We are all aware that the pension fund is far below "fully funded" status. The Governor had been aiming to pay off the unfunded liabilities by 2032 through increasing annual pension payments. Each year, the State was committed to increasing its pension fund payments by a few hundred million dollars annually until we reached a payment of $6 billion in 2032, which the Governor consistently referred to as the "fiscal cliff". This was a growing problem for future state budgets with an increasing public impact. About a year ago, Comptroller Lembo created an alternate plan and began a conversation which would restructure (some call it re-finance) the pension funding payment plan.

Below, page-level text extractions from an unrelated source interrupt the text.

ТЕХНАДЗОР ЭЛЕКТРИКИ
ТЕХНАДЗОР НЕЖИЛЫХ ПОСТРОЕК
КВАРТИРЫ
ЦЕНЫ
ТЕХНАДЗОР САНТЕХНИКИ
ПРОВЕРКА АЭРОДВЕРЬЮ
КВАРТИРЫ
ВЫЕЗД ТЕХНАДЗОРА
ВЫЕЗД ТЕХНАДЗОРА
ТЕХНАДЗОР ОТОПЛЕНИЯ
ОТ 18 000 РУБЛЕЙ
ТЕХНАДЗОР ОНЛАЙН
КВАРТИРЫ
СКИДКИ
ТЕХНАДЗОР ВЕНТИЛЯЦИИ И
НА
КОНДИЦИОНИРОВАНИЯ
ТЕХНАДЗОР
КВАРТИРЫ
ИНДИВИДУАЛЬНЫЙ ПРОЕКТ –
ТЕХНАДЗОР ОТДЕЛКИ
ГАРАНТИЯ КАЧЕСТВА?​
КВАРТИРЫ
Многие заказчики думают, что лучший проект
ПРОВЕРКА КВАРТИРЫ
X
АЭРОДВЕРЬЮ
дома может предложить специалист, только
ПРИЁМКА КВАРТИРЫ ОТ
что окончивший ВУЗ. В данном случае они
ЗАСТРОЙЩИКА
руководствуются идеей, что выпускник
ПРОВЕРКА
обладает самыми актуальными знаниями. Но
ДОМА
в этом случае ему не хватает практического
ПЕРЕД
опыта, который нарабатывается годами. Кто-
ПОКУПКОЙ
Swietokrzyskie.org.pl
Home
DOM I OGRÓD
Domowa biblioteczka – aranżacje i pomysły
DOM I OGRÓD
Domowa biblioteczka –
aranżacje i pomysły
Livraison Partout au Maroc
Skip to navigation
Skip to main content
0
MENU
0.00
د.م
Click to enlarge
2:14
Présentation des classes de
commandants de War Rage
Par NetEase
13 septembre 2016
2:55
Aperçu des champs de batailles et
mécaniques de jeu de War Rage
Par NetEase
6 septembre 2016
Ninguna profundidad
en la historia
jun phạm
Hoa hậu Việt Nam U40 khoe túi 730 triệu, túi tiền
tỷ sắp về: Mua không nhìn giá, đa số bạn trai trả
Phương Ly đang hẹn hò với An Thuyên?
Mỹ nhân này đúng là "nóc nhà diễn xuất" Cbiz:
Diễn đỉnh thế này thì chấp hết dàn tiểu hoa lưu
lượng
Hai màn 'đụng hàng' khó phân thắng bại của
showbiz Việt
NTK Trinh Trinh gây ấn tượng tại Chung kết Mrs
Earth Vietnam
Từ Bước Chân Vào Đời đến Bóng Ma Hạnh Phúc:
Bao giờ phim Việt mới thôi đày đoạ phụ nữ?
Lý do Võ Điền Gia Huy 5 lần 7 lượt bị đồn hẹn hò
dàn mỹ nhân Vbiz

That conversation has continued over the past year. All parties wanted a plan that would secure our pensions while increasing stability in State budgets.
The “bullet points” of the agreement are best understood by actuaries who review the State’s financial position and to apply a rating to the State’s economic stability and to determine the State’s bond rating. The “plain english” version of the plan is that this will smooth out annual payments and stretch some of the liability over 30 years rather than all of the liability over just 16 years. It also improves (makes them more realistic) the actuarial assumptions used to calculate the pension liability.
The bullet points:
- Reducing the assumed rate of return on investment from 8 percent to 6.9 percent;
- Transitioning from "level percent of payroll" to "level dollar" amortization over five years;
- Moving to Entry Age Normal cost methodology;
- Maintaining 2032 as the payoff date for the unfunded liability accrued through December 31, 1983; and
- Extending the amortization period for the balance of the unfunded liability in a new 30-year period.
These changes, if adopted by the legislature, will NOT impact benefits or increase any cost to members.